You also have to be ready for the slow months. You can prepare by trimming your budget and cutting out the excess now so you can build a solid emergency fund for later.

Ideally, I am trying to have three months of expenses saved just in case my website crashes or I have a family emergency. I know I would feel more comfortable saving six months worth of expenses, and I’ll try to get as close to it as possible over the next few months.

track time quote

4. You’re facing your fears

Let’s be honest; breaking out on your own is terrifying. It’s exhilarating, but there’s also so much pressure to succeed.

There’s a reason the vast majority of the population gets up every day and goes to an office — it’s safe and secure. They know where they stand, and they know exactly how much they’ll get paid every paycheck.

Freelancing full time isn’t for the faint of heart. It’s for those who are willing to face their fears and work tirelessly every single day in hopes they will make enough money to pay their bills and take care of their families.

It’s a risky decision, but if the thought excites you, and you’re up for the challenge, then you’re ready!

5. You’re going with your gut

Ultimately, the decision is yours. I wasn’t convinced my freelancing would be enough to sustain me until I saw three months of solid income on my bookkeeping software.

It took some time, yet slowly but surely, I started to give up on finding a fabulous, new job after I moved back to the States and got extremely pumped about working for myself.

I’m a firm believer that anyone can do exactly what I’m doing right now. The only magic formula is planning + working harder than you ever dreamed possible. If you have a combination of those two things, you can truly conquer the world.

I’m ready to make the leap! Are you? See you on the other side.


  1. Great advice as ever Cat.

    The main reason why people leaving the workforce to go alone (be it freelance, consulting or starting a business) fail is that haven’t got the physical proof ($$$) that their alternative choice will be a success.

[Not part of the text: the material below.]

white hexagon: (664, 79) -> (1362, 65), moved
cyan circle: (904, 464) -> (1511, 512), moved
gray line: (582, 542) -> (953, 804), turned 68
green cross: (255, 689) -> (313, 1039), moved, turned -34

    All too often, it is just a dream and, unfortunately, that is never enough.

    I cannot, therefore, overstate the importance of point 2.

    Good luck with this next stage of your working life !!

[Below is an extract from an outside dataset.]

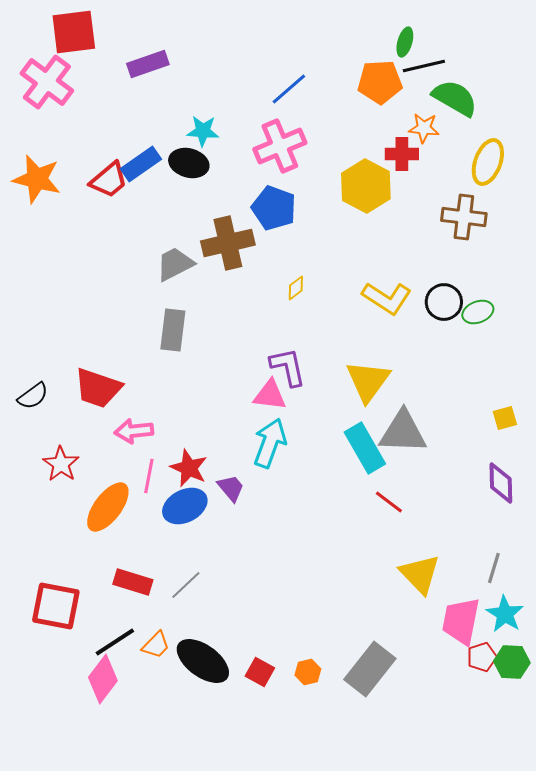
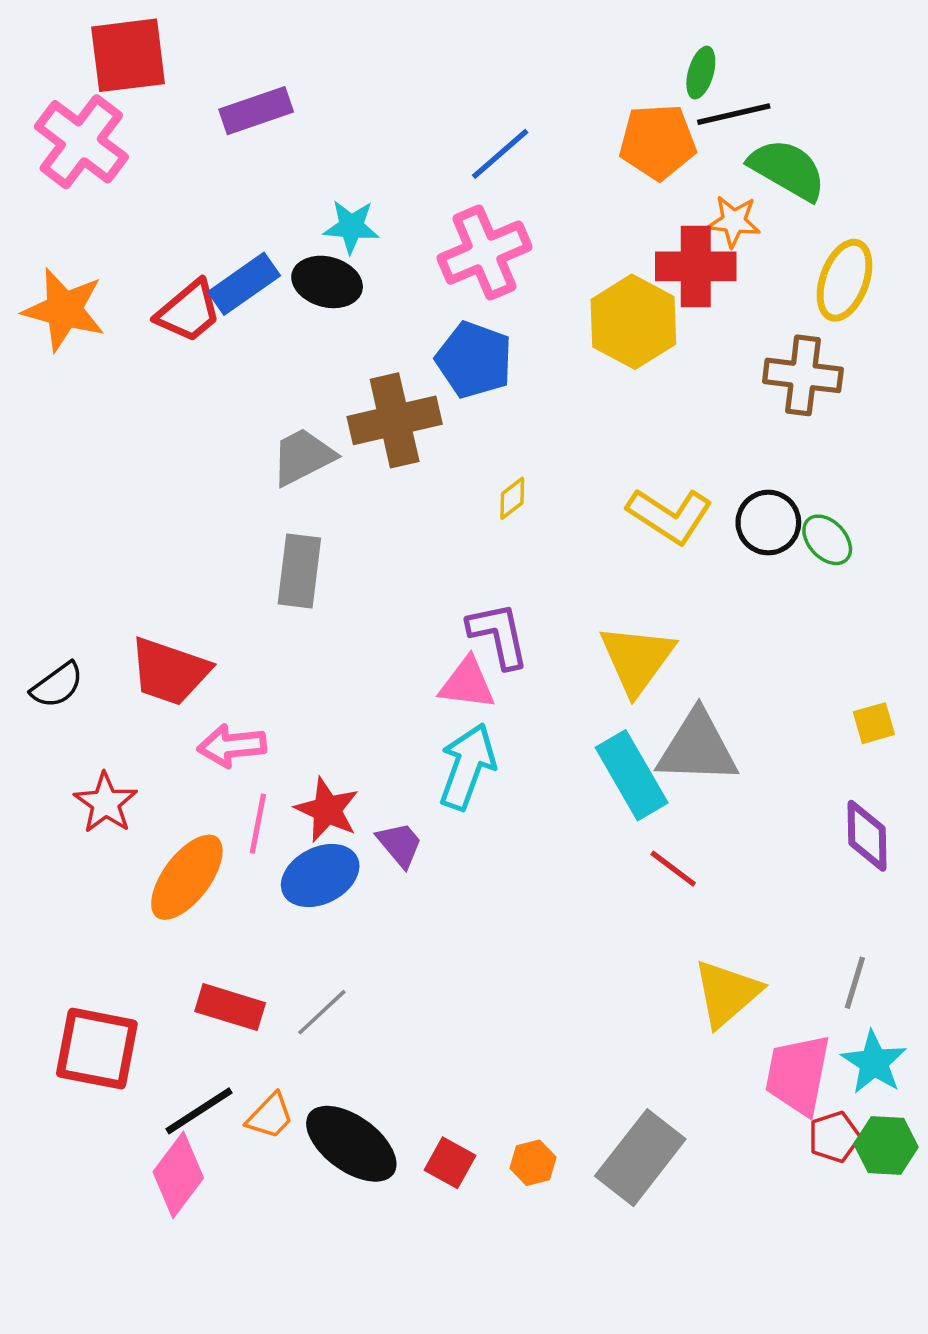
red cross: (402, 154) -> (696, 266), size x1.4
green ellipse: (478, 312) -> (827, 540), turned 68
yellow triangle: (420, 574) -> (727, 993), turned 33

    • Cat Alford/ Budget Blonde says:

      Thank you! It’s so hard to get to #2 but I’ll never forget how great it felt when I realized I made more than my day job!!

  2. Candice says:

    I just found this blog and I am in love! I recently started a blog and I’ve been doing very few freelancing writing jobs for people and it’s something I want to grow so that I can one day work for myself. I love these tips.

  3. Yep, freelancing isn’t for the faint-hearted. Some months you can fall smack below your living needs and thats scary! In addition to your points, one needs the emotional constitution to see things through – a toughness and persevearance to make things work and patience to see the results of all efforts expended.
    One also ought to be an all-rounder, as a freelancer you handlee most of your stuff from marketing, landing clients, support-office stuff…just about everything!

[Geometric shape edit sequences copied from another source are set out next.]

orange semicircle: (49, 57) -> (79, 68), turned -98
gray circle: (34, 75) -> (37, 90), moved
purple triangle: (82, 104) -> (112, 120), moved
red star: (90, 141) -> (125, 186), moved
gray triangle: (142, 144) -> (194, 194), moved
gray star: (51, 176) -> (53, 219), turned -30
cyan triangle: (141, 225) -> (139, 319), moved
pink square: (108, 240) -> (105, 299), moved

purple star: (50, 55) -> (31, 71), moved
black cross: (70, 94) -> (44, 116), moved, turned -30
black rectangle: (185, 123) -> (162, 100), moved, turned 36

    • Cat Alford/ Budget Blonde says:

      Ah yes, it’s a very emotional experience. Gotta be tough and not beat yourself up too much! And yes, it’s amazing how many skills you have to have to be a one man (or one lady) team

  4. Catherine I can identify with this post. I am on the other side as I took the plunge first to walk away from the career that was no longer serving / did a stint in the temp world, only to find myself yet again in the pinch to be freelancing on a full-time basis.

    Yes you get to face your fears head on a daily basis. Yet I am in constant amazement on how things slowly fall into place. My focus right now is taking consistent daily actions that will support my freelance work and business to grow.

    • Cat Alford/ Budget Blonde says:

      I used to worry about not getting new jobs or that having a good month was just a fluke, but I find that staying relevant and keeping at it makes the opportunities keep coming.

  5. Marissa says:

    It’s not an easy feat to move from a 9-5 to a 24-hour job if you know what I mean. But you are right ultimately it’s a decision only the person can make. It’s essential to plan and prepare yourself for what will come. and believe it will be great!